C.Safeguarding Confidential Information
The Coca-Cola Company Code of Business Conduct addresses the safeguarding of confidential information. Confidential information should only be shared with those who have both the authorization to access it and a need to know the information in order to do their jobs. Sharing confidential information with friends or family, or discussing it in public places, such as elevators, public transportation and restaurants or on social media can put that information at risk of being disclosed (and possibly misused).
V.Penalties for Violations
Subject to applicable law, Company employees who violate the Policy may be investigated for a Code of Business Conduct violation and subject to disciplinary action, including termination of employment and possible claims for any damages sustained by the Company as a result of such illicit activities.

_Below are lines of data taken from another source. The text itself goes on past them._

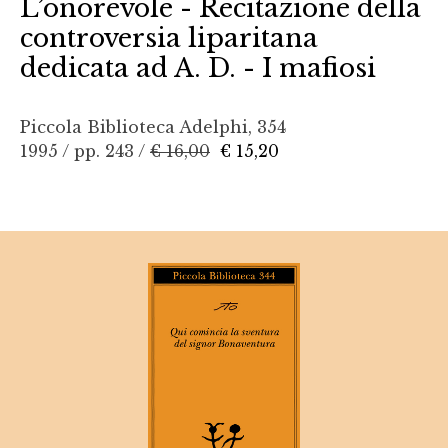
L’onorevole - Recitazione della
controversia liparitana
dedicata ad A. D. - I mafiosi
Piccola Biblioteca Adelphi, 354
1995 / pp. 243 /
€ 16,00
€ 15,20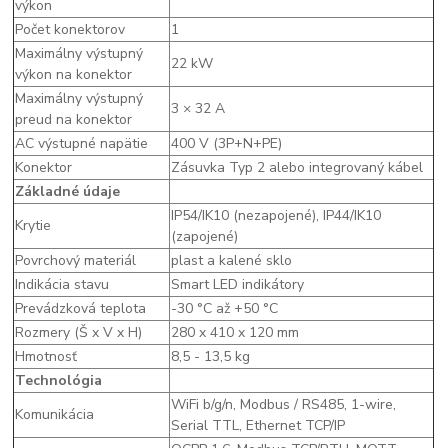
výkon
Počet konektorov
1
Maximálny výstupný
22 kW
výkon na konektor
Maximálny výstupný
3 × 32 A
preud na konektor
AC výstupné napätie
400 V (3P+N+PE)
Konektor
Zásuvka Typ 2 alebo integrovaný kábel
Základné údaje
IP54/IK10 (nezapojené), IP44/IK10
Krytie
(zapojené)
Povrchový materiál
plast a kalené sklo
Indikácia stavu
Smart LED indikátory
Prevádzková teplota
-30 °C až +50 °C
Rozmery (Š x V x H)
280 x 410 x 120 mm
Hmotnosť
8,5 - 13,5 kg
Technológia
WiFi b/g/n, Modbus / RS485, 1-wire,
Komunikácia
Serial TTL, Ethernet TCP/IP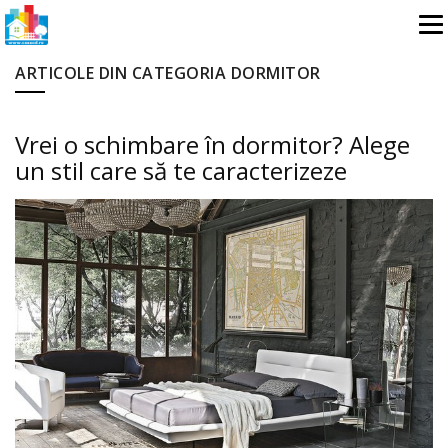
ARTICOLE DIN CATEGORIA DORMITOR
Vrei o schimbare în dormitor? Alege
un stil care să te caracterizeze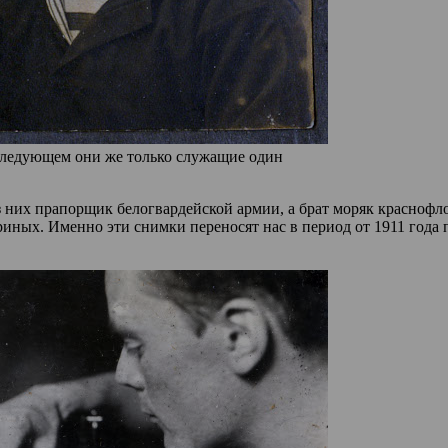
 следующем они же только служащие один
них прапорщик белогвардейской армии, а брат моряк краснофлот
иных. Именно эти снимки переносят нас в период от 1911 года 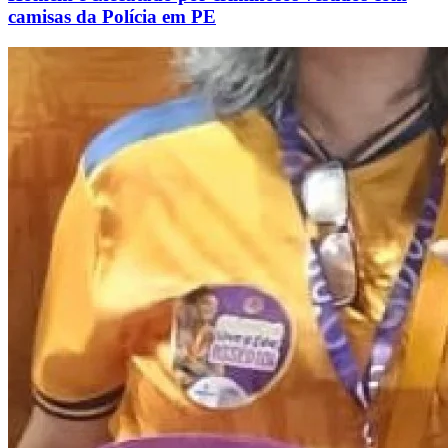
camisas da Polícia em PE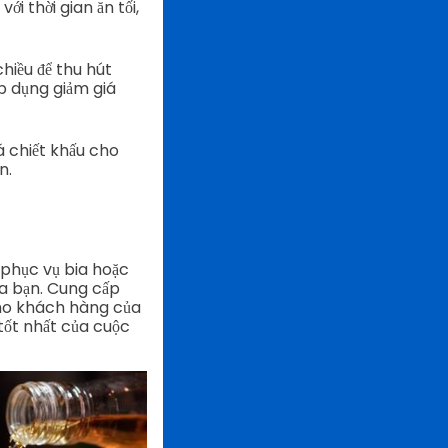
ới thời gian ăn tối,
chiều để thu hút
p dụng giảm giá
á chiết khấu cho
ơn.
phục vụ bia hoặc
a bạn.
Cung cấp
cho khách hàng của
 tốt nhất của cuộc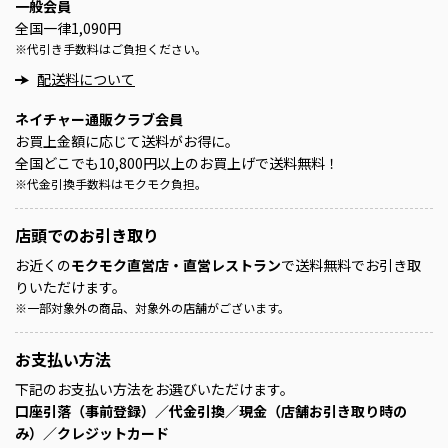
一般会員
全国一律1,090円
※
代引き手数料はご負担ください。
配送料について
ネイチャー通販クラブ会員
お買上金額に応じて送料がお得に。
全国どこでも10,800円以上のお買上げで送料無料！
※
代金引換手数料はモクモク負担。
店頭での
お引き取り
お近くの
モクモク直営店・直営レストラン
で送料無料でお引き取
りいただけます。
※
一部対象外の商品、対象外の店舗がございます。
お支払い方法
下記のお支払い方法をお選びいただけます。
口座引落（事前登録）／代金引換／現金（店舗お引き取り時の
み）／クレジットカード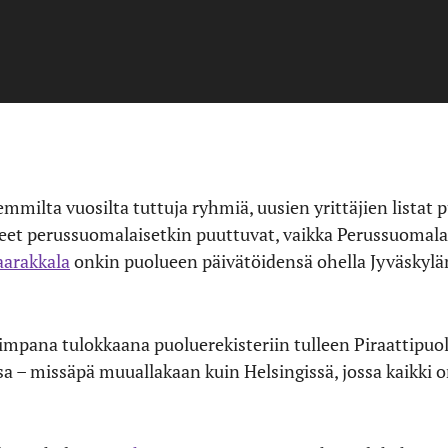
emmilta vuosilta tuttuja ryhmiä, uusien yrittäjien listat
neet perussuomalaisetkin puuttuvat, vaikka Perussuomal
aarakkala
onkin puolueen päivätöidensä ohella Jyväskylän
impana tulokkaana puoluerekisteriin tulleen Piraattipu
sa – missäpä muuallakaan kuin Helsingissä, jossa kaikki 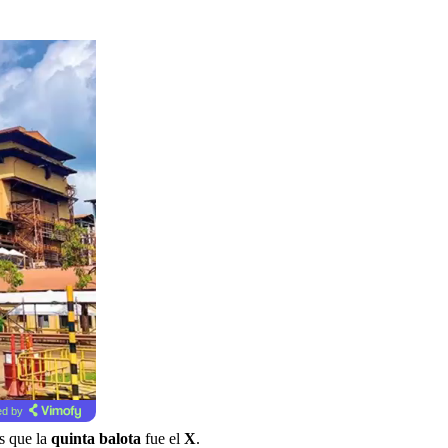
d by
as que la
quinta balota
fue el
X
.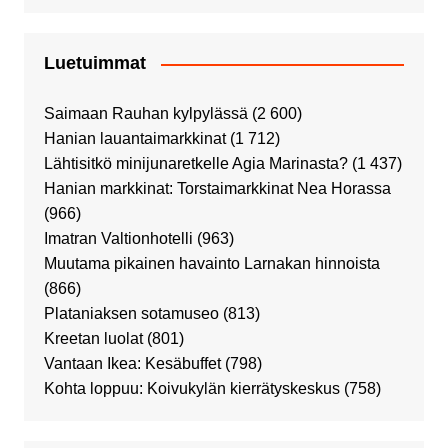
Luetuimmat
Saimaan Rauhan kylpylässä
(2 600)
Hanian lauantaimarkkinat
(1 712)
Lähtisitkö minijunaretkelle Agia Marinasta?
(1 437)
Hanian markkinat: Torstaimarkkinat Nea Horassa
(966)
Imatran Valtionhotelli
(963)
Muutama pikainen havainto Larnakan hinnoista
(866)
Plataniaksen sotamuseo
(813)
Kreetan luolat
(801)
Vantaan Ikea: Kesäbuffet
(798)
Kohta loppuu: Koivukylän kierrätyskeskus
(758)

In addition to injunctive relief, disgorgement and other ancillary remedies, U.S. law empowers the government to seek significant civil penalties against persons found liable of insider trading, including tippers and tippees. The amount of a penalty could total three times the profits made or losses avoided. The maximum penalty may be assessed even against the tipper for the profits made or losses avoided by all tippees, including others who have been tipped by the tippee. Also, significant civil penalties can be imposed on any person who “controls” a person who engages in illegal insider trading and failed to take reasonable steps to prevent such trading.
In the United States and many other countries, the personal consequences of illegal insider trading can be severe. Criminal penalties may also be imposed for insider trading. Any person who “willfully” violates any provision of the Exchange Act (or rule thereunder) may be subject to significant fines and/or imprisonment.
For persons located or engaged in dealings outside the United States, the laws regarding insider trading and similar offenses differ from country to country. Section 16 Persons, employees, and other individuals subject to the Policy, must also abide by the laws of the country where located. However, compliance with the Policy is required even if local law is less restrictive.
If securities transactions ever become the subject of scrutiny, they are likely to be viewed after-the-fact with the benefit of understanding the situation only after it has happened. As a result, before engaging in any transaction, persons subject to the Policy should carefully consider how the transaction may be construed in hindsight.